DIRECTIONS FOR THIS TASK: For the records below, report how many lines include the string "otwiera", leaving out everything except the number.

PROVIDED RECORDS:
__________________________________________________

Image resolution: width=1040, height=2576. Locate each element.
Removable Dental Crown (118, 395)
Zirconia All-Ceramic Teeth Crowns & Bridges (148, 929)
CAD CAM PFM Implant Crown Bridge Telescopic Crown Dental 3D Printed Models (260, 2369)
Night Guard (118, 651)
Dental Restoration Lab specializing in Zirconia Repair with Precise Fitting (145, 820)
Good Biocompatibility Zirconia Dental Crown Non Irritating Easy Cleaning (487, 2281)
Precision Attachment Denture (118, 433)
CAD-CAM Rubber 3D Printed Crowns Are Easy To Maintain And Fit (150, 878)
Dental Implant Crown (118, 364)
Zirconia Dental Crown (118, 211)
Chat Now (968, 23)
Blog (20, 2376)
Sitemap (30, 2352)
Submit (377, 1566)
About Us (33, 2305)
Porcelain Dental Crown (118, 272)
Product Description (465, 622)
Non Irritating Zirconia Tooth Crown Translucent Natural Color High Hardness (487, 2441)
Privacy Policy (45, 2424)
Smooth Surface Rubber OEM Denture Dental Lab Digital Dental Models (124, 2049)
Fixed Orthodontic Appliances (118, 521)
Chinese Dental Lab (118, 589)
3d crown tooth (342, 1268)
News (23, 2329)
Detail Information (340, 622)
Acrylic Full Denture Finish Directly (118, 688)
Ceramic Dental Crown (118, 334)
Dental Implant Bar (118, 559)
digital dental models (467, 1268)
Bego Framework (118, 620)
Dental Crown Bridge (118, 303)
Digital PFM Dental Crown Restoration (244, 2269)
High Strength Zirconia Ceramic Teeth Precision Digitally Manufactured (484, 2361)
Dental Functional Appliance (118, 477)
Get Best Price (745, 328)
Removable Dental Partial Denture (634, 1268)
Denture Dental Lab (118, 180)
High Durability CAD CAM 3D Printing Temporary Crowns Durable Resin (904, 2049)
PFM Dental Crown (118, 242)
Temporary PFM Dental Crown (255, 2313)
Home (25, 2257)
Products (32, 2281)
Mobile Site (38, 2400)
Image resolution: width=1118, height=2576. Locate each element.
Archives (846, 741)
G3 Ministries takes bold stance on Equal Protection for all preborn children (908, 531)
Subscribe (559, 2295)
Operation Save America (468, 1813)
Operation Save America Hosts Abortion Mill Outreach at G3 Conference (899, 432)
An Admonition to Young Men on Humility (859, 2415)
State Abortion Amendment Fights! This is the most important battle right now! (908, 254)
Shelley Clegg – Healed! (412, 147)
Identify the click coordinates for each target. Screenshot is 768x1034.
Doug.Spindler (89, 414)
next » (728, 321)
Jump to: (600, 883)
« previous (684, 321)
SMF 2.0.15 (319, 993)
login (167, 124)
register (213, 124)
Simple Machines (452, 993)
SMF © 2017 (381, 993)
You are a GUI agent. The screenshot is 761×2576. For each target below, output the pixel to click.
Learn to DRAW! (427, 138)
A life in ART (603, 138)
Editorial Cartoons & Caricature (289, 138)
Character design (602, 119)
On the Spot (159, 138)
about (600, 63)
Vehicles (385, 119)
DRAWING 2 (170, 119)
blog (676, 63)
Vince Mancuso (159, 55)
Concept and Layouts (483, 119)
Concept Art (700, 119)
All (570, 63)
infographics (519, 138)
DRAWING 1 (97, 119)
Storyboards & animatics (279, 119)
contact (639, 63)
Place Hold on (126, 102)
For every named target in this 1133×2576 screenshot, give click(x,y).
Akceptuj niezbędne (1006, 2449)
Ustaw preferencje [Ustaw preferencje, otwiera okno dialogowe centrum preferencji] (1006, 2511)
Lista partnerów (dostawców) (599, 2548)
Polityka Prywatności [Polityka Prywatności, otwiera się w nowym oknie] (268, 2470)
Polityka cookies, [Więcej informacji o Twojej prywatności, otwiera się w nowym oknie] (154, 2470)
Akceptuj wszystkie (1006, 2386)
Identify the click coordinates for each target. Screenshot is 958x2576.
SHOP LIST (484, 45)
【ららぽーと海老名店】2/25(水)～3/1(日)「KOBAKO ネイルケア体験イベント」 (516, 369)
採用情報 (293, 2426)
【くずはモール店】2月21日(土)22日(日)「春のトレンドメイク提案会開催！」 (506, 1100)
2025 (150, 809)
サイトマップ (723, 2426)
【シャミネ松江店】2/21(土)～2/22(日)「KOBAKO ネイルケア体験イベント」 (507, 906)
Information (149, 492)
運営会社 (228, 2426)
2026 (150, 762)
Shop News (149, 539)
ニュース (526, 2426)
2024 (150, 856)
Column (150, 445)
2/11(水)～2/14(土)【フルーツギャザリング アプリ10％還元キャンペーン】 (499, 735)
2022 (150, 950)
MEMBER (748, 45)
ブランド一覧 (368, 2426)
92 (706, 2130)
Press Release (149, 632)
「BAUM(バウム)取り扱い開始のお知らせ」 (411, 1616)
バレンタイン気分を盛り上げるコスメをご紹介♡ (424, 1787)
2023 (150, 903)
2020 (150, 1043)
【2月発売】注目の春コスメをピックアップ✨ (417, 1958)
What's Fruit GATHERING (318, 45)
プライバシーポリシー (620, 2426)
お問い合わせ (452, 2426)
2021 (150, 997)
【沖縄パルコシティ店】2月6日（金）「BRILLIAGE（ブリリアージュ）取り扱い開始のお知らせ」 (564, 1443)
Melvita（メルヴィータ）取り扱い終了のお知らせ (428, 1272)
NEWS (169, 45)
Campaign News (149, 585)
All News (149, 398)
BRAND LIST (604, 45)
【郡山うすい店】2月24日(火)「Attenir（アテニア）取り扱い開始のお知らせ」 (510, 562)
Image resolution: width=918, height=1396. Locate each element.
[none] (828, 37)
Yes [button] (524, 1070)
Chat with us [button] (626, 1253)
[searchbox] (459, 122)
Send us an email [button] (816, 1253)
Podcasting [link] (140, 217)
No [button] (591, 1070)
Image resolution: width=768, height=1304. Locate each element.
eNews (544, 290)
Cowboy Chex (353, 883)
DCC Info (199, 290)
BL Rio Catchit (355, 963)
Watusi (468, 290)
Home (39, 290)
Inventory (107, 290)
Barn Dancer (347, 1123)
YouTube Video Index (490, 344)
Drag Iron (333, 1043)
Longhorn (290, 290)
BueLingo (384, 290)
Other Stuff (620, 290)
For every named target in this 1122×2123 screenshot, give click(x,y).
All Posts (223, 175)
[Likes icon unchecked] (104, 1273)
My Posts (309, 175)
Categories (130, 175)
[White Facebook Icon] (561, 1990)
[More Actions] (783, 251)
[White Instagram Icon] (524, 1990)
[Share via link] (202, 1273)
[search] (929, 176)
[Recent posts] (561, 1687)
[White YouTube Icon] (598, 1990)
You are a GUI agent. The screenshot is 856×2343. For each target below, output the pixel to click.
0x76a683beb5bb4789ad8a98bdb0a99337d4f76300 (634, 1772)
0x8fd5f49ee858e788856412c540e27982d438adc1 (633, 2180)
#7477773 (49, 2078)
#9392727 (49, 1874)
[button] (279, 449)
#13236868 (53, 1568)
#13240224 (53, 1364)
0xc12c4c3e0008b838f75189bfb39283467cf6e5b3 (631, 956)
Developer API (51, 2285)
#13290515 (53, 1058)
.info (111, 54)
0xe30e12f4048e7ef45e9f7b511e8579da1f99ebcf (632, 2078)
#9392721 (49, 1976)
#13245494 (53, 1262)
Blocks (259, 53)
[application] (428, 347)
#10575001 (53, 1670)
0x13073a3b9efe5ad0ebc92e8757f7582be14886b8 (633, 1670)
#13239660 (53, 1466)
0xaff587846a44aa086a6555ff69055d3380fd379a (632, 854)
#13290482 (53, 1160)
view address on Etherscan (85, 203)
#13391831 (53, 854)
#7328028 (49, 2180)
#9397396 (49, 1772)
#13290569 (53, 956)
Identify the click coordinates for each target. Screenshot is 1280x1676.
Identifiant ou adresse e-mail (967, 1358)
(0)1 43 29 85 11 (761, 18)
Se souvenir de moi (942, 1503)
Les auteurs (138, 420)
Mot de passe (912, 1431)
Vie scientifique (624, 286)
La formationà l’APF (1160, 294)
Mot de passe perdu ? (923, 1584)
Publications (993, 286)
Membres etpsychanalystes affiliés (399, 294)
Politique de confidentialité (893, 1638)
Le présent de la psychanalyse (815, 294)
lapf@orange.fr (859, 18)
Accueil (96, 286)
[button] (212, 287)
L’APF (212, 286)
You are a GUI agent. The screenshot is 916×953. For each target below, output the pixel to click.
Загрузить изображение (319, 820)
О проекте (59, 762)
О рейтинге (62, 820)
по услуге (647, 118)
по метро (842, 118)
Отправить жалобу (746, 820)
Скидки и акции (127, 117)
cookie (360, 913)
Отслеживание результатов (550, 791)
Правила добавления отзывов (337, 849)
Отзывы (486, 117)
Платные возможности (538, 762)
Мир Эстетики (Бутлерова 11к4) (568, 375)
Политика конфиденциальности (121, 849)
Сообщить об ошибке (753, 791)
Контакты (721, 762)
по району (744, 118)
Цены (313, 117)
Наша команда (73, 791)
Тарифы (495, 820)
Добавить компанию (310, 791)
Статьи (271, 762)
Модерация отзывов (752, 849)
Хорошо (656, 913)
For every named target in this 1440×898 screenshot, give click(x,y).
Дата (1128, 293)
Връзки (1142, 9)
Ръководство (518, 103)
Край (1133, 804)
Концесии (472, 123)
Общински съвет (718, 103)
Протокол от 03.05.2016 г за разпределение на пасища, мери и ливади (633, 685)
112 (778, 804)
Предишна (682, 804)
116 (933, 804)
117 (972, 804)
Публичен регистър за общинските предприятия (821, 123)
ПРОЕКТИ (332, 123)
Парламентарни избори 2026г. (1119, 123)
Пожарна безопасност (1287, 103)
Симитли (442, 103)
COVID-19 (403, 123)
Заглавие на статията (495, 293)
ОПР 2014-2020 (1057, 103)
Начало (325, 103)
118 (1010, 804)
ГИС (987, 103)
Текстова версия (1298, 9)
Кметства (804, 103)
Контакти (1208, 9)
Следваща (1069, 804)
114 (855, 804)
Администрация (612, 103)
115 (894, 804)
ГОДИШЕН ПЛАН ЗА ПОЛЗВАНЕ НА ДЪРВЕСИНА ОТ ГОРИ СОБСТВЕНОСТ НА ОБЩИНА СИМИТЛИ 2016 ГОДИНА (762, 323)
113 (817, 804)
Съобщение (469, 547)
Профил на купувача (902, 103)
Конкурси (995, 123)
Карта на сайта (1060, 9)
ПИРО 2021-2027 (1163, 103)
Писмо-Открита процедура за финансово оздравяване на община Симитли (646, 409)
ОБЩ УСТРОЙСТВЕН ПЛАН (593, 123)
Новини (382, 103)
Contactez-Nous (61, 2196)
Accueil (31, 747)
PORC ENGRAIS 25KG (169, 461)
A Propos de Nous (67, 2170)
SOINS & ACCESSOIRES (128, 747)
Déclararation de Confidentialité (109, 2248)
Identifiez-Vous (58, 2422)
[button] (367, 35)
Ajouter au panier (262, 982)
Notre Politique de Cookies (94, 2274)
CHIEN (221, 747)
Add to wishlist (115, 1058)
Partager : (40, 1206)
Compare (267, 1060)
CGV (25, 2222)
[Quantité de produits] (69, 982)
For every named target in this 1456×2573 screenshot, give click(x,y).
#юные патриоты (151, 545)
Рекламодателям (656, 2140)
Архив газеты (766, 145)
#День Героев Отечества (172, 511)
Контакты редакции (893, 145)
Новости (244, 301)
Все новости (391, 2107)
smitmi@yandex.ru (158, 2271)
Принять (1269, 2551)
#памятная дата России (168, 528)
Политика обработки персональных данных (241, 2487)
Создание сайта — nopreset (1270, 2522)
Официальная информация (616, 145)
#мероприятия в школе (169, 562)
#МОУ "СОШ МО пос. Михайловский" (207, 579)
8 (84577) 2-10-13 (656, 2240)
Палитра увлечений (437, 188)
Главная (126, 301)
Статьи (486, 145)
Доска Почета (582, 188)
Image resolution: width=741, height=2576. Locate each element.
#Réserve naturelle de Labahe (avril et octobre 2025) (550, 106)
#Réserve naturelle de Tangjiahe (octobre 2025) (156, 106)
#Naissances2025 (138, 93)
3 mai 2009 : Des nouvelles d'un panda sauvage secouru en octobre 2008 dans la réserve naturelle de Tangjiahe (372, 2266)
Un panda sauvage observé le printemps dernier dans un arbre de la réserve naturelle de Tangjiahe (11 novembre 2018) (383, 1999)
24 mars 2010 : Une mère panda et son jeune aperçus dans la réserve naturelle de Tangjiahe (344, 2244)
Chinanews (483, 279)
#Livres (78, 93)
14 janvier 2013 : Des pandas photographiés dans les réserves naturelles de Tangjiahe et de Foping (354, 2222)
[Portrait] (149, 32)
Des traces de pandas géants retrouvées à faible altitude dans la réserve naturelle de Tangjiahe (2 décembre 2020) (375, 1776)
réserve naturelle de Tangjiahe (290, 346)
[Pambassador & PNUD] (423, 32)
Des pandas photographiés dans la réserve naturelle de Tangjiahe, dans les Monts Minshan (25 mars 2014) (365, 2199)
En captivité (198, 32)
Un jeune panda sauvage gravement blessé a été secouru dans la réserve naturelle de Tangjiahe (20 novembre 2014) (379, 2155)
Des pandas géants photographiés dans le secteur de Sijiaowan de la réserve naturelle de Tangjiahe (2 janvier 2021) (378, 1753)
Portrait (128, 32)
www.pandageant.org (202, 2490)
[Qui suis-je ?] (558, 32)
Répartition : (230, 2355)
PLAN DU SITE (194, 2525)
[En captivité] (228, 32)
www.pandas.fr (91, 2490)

__________________________________________________

EXPECTED ANSWER: 3